De redelijke termijn is in aanzienlijke mate overschreden, te weten bijna 3 jaar. De rechtbank is van oordeel dat deze overschrijding een sterke matiging van de op te leggen straf tot gevolg dient te hebben. Hoewel de ernst van het feit op in beginsel een onvoorwaardelijke gevangenisstraf rechtvaardigt, acht de rechtbank gelet op de overschrijding van de redelijke termijn een gevangenisstraf niet passend, ook niet in voorwaardelijke vorm.
De rechtbank komt alles afwegende tot oplegging van een taakstraf, zij het lager dan is geëist vanwege de beperktere rol die verdachte ten opzichte van de medeverdachten heeft vervuld.
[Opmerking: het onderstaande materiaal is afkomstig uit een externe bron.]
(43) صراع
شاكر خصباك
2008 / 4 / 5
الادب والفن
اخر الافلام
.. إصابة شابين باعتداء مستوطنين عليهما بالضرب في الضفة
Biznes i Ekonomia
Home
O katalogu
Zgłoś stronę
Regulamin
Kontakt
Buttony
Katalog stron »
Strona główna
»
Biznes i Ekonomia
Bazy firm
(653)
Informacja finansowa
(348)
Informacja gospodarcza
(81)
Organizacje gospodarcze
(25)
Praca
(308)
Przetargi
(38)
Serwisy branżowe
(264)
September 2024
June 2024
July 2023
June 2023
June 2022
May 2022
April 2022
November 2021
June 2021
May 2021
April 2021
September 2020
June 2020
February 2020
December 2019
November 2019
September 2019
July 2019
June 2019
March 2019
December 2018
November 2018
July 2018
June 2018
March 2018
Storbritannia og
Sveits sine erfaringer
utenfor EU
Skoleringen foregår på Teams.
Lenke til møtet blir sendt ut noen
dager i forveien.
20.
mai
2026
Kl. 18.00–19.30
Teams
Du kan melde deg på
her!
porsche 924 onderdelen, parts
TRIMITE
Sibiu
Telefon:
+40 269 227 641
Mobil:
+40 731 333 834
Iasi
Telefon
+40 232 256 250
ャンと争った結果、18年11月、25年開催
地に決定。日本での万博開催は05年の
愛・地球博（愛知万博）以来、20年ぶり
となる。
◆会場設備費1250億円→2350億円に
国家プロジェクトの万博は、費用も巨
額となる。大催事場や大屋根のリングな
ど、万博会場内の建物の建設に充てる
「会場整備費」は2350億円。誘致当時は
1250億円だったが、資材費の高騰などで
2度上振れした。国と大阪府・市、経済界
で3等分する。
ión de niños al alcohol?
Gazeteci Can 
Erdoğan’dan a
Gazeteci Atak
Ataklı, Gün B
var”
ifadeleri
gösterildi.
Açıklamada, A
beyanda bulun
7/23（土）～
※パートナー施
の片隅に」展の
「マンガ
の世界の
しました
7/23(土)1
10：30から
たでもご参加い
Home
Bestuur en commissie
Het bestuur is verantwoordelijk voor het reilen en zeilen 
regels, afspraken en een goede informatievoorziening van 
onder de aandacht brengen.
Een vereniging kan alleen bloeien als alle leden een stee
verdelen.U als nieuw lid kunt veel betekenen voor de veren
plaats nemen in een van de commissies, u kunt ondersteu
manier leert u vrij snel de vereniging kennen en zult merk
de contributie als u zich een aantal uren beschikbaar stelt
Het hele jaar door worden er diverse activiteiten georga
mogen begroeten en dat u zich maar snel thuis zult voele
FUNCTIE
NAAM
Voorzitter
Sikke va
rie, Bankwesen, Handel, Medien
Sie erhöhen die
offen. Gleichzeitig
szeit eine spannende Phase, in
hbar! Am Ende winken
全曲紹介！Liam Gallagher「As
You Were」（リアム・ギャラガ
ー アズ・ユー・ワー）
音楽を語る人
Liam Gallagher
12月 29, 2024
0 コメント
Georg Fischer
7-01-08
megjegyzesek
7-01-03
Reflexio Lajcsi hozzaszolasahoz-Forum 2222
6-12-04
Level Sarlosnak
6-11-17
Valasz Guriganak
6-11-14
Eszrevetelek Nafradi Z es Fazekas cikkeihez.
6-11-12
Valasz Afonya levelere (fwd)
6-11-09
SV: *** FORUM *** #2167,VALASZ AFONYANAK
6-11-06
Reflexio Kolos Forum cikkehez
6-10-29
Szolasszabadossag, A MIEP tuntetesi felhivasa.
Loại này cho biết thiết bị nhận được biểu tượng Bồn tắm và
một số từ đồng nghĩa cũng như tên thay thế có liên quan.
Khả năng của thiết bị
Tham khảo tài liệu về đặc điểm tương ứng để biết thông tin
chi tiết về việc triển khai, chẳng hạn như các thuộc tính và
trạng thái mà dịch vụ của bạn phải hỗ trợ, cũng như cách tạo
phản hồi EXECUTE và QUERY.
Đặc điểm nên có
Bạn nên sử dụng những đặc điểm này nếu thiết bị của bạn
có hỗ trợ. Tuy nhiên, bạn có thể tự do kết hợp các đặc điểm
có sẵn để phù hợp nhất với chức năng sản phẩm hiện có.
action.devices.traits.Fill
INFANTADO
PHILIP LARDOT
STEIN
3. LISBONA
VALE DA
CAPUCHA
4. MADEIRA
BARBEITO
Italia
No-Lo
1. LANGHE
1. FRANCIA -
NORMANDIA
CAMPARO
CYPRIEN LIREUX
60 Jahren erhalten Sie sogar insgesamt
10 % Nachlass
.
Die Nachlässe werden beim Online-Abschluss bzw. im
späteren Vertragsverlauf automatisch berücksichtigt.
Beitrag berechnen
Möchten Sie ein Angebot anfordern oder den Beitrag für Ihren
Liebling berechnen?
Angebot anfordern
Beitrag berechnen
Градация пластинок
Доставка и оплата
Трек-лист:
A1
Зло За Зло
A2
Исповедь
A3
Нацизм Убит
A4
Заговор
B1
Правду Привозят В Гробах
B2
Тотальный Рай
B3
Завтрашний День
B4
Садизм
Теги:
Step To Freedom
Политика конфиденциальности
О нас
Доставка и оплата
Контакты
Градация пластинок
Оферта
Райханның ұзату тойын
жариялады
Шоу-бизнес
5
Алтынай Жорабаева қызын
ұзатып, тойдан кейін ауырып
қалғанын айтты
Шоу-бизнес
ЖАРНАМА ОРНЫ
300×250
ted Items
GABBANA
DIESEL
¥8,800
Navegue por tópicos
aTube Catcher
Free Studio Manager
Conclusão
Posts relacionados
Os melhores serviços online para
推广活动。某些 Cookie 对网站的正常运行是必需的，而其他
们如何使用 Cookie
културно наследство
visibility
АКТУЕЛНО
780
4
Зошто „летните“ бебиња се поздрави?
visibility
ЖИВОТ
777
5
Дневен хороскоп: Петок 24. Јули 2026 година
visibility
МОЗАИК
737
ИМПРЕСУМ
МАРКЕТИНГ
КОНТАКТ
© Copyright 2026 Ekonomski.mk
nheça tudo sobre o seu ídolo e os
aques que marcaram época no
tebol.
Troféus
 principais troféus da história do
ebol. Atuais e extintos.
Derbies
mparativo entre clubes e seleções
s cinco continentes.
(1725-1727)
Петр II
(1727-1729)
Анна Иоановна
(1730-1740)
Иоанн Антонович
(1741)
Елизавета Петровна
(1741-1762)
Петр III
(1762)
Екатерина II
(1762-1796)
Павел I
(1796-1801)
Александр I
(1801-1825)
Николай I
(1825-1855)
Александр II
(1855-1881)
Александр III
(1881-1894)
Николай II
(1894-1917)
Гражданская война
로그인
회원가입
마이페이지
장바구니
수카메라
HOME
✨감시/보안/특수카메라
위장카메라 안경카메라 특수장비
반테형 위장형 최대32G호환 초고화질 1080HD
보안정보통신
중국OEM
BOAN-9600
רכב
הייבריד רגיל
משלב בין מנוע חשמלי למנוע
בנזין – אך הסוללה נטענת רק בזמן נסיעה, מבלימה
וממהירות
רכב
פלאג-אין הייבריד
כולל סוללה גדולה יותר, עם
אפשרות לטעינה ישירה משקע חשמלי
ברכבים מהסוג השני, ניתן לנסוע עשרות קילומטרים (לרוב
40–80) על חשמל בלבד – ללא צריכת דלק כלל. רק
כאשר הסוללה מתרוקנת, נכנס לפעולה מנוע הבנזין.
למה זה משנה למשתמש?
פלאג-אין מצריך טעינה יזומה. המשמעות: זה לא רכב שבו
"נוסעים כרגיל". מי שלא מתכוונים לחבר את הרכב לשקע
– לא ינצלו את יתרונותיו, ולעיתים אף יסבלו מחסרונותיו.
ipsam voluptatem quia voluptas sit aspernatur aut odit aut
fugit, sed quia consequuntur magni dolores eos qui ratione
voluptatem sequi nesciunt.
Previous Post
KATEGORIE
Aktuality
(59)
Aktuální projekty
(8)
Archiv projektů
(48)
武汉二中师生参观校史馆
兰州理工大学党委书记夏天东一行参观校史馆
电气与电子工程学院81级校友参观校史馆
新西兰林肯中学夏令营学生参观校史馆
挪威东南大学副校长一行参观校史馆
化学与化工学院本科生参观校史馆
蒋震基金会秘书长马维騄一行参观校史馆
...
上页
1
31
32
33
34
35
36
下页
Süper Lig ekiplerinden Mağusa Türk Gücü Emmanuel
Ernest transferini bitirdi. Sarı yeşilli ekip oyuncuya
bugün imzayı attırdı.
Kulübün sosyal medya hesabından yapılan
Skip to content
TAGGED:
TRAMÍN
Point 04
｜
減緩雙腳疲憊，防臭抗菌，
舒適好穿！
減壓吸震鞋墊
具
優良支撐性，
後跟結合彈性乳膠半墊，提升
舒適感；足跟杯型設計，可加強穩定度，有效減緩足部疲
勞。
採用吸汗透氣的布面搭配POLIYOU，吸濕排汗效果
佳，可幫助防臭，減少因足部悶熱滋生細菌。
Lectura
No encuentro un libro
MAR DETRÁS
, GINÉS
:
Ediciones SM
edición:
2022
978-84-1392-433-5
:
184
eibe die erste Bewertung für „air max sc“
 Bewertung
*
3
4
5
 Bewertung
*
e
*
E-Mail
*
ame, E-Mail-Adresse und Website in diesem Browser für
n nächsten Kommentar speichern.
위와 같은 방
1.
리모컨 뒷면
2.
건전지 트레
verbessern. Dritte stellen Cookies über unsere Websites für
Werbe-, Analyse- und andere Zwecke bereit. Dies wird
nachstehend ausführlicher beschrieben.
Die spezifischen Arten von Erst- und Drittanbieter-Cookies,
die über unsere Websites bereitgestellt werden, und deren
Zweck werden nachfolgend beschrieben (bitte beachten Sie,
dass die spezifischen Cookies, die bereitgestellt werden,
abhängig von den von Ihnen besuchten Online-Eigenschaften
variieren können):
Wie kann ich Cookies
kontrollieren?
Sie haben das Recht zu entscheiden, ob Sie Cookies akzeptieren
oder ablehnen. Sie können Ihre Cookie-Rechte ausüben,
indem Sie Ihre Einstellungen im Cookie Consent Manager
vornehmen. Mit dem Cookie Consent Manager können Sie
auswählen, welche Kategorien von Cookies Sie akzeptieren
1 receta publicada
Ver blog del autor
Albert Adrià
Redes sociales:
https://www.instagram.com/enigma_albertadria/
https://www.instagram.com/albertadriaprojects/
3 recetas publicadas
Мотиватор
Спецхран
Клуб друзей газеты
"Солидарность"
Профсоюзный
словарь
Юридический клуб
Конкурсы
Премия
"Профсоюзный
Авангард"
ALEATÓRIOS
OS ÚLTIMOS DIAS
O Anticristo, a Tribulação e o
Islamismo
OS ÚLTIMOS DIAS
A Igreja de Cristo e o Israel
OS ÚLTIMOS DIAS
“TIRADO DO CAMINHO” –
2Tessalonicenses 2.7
Toepassing van wetsartikelen

De rechtbank heeft gelet op de artikelen 9, 22c, 22d, 63, 420bis en 420ter van het Wetboek van Strafrecht.
Deze voorschriften zijn toegepast, zoals zij ten tijde van het bewezenverklaarde rechtens golden dan wel ten tijde van deze uitspraak gelden.

Uitspraak

De rechtbank

Verklaart niet bewezen hetgeen verdachte onder 1, 3 en 4 is ten laste gelegd en spreekt verdachte daarvan vrij.
Verklaart het onder 2 ten laste gelegde bewezen, te kwalificeren en strafbaar zoals voormeld en verdachte daarvoor strafbaar.
Verklaart niet bewezen hetgeen aan verdachte meer of anders is ten laste gelegd dan het bewezenverklaarde en spreekt verdachte daarvan vrij.
Veroordeelt verdachte tot:

een taakstraf voor de duur van 100 uren.

Beveelt dat voor het geval de veroordeelde de taakstraf niet naar behoren verricht, vervangende hechtenis voor de duur van 50 dagen zal worden toegepast.
Beveelt dat de tijd door de veroordeelde vóór de tenuitvoerlegging van deze uitspraak in verzekering doorgebracht, bij de (eventuele) uitvoering van de opgelegde taakstraf geheel in mindering zal worden gebracht naar de maatstaf van 2 uren per dag inverzekeringstelling.
Dit vonnis is gewezen door mr. M.B.W. Venema, voorzitter, mr. O.J. Bosker en mr. H.R. Bracht, rechters, bijgestaan door mr. G. Langius, griffier, en uitgesproken ter openbare terechtzitting van deze rechtbank op 13 april 2023.
Mr. H.R. Bracht is buiten staat dit vonnis mede te ondertekenen.